UK Government’s AI Plan Raises Concerns Over Patient Data
Ambitious Plan to Foster Innovation Through AI
The UK government’s new plan to foster innovation through artificial intelligence (AI) is ambitious. Its goals rely on the better use of public data, including renewed efforts to maximise the value of health data held by the NHS. Yet this could involve the use of real data from patients using the NHS. This has been highly controversial in the past and previous attempts to use this health data have been at times close to disastrous.
Patient Data and Anonymity Concerns
Patient data would be anonymised, but concerns remain about potential threats to this anonymity. For example, the use of health data has been accompanied by worries about access to data for commercial gain. The care.data programme, which collapsed in 2014, had a similar underlying idea: sharing health data across the country to both publicly funded research bodies and private companies.
Poor Communication and Failure to Listen
Poor communication about the more controversial elements of this project and a failure to listen to concerns led to the programme being shelved. More recently, the involvement of the US tech company Palantir in the new NHS data platform raised questions about who can and should access data.
The Importance of Public Trust
The new effort to use health data to train (or improve) AI models, similarly relies on public support for success. Yet perhaps unsurprisingly, within hours of this announcement, media outlets and social media users attacked the plan as a way of monetising health data. “Ministers mull allowing private firms to make profit from NHS data in AI push,” one published headline reads.

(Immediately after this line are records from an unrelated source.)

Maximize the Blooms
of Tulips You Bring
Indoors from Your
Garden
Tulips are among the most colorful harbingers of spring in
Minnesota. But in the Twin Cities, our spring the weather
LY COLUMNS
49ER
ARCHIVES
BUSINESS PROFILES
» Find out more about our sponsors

The Trustworthiness Recognition Problem
These responses, and those to care.data and Palantir, reflect just how important public trust is in the design of policy. This is true no matter how complicated technology becomes – and crucially, trust becomes more important as societies increase in scale and we’re less able to see or understand every part of the system. It can, though, be difficult, if not impossible, to make a judgement as to where we should place trust, and how to do that well.

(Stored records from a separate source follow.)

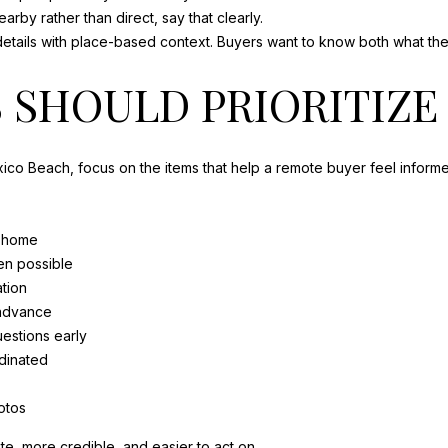
nearby rather than direct, say that clearly.
tails with place-based context. Buyers want to know both what they a
 SHOULD PRIORITIZE
exico Beach, focus on the items that help a remote buyer feel inform
e home
en possible
ation
 advance
estions early
dinated
otos
e, more credible, and easier to act on.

Signalling Theory and Overcoming the Trustworthiness Recognition Problem
The challenge of trust motivates what we call the “trustworthiness recognition problem” which highlights that determining who is worthy of our trust is something that stems from the origins of human social behaviour. The problem comes from a simple issue: anyone can claim to be trustworthy and we can lack sure ways to tell if they genuinely are.
Conclusion
If someone moves into a new home and sees ads for different internet providers online, there isn’t a sure way to tell which will be cheaper or more reliable. Presentation doesn’t need – and may not even often – reflect anything about a person or group’s underlying qualities. Carrying a designer handbag or wearing an expensive watch doesn’t guarantee the wearer is wealthy.
Luckily, work in anthropology, psychology and economics shows how people – and by consequence, institutions like political bodies – can overcome this problem. This work is known as signalling theory and explains how and why communication, or what we can call the passing of information from a signaller to a receiver, evolves even when the individuals communicating are in conflict.
FAQs
Q: What is the UK government’s plan to foster innovation through AI?

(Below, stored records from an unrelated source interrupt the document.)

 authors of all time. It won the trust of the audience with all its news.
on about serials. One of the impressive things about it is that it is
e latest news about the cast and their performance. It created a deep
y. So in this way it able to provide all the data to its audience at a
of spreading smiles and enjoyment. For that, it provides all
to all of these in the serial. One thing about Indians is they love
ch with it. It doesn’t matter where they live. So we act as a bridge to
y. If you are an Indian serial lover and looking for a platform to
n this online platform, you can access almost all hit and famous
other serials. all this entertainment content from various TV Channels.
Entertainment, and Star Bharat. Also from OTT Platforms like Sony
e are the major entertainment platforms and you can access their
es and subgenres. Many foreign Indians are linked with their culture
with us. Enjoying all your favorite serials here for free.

A: The plan aims to use public data, including health data held by the NHS, to train or improve AI models.
Q: What are the concerns about patient data?
A: Patient data would be anonymised, but concerns remain about potential threats to this anonymity, including access to data for commercial gain.
Q: What happened to the care.data programme?
A: The programme collapsed in 2014 due to poor communication and a failure to listen to concerns about the use of patient data.
Q: What is signalling theory?
A: Signalling theory is a concept that explains how people and institutions can overcome the trustworthiness recognition problem by demonstrating their commitment to the public through communication and action.